Quentin se mit à se gratter le crâne, tentative futile pour éviter la migraine qui menaçait d'y germer.
"Je ne comprends pas... On ne peut pas changer le passé ?"
"Si, on peut, mais pas n'importe comment." évoqua Anna.
Elle reprit les rênes de l'explication :
"On laisse vos versions passées lui donner l'arme. Et on revient lui reprendre plus tard, quand Sophie pourra penser qu'on ne vient pas du futur mais qu'on a simplement changé d'avis. Si l'un de vous croise sa version passée, il y aura transfert d'informations dans le temps, vos personnalités seront changées...Bref, ça ne marche pas. Je ne l'invente pas, c'était dans le manuel."

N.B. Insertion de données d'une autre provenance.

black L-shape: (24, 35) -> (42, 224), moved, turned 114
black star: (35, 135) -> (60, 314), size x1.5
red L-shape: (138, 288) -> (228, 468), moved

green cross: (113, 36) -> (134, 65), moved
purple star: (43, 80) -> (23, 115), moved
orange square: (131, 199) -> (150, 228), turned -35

Quentin se souvenait vaguement des différents réglages de la machine. Est-ce que c'était à cela qu'ils faisaient référence ? Le problème était de toute évidence bien trop compliqué pour lui. Il décida de se rallier à la décision du groupe :
"Alors, on attend, on la suit, et on la désarme ?"
"C'est ça. Et ensuite on se tient à l'écart, histoire de ne pas croiser nos versions antérieures. On devrait se tenir éloignés des points d'exploration qu'on s'était donnés." suggéra Anna.
Tous approuvèrent tacitement ce plan. Quentin espérait qu'il permettrait que tout le monde sorte de cet enfer sans avoir à souffrir... L'espoir fut pour lui comme une bouée à laquelle s'accrocher, considérant son anxiété extrême. Elle le plongeait dans un état quasi fiévreux, amplifié par l'état de son épaule qui ne s'arrangeait pas. Tous ses muscles le tiraient douloureusement...Il fallait qu'il sorte au plus vite d'ici pour régler ça.
"Elle arrive !" chuchota nerveusement Julien, après un coup d'œil dans le couloir.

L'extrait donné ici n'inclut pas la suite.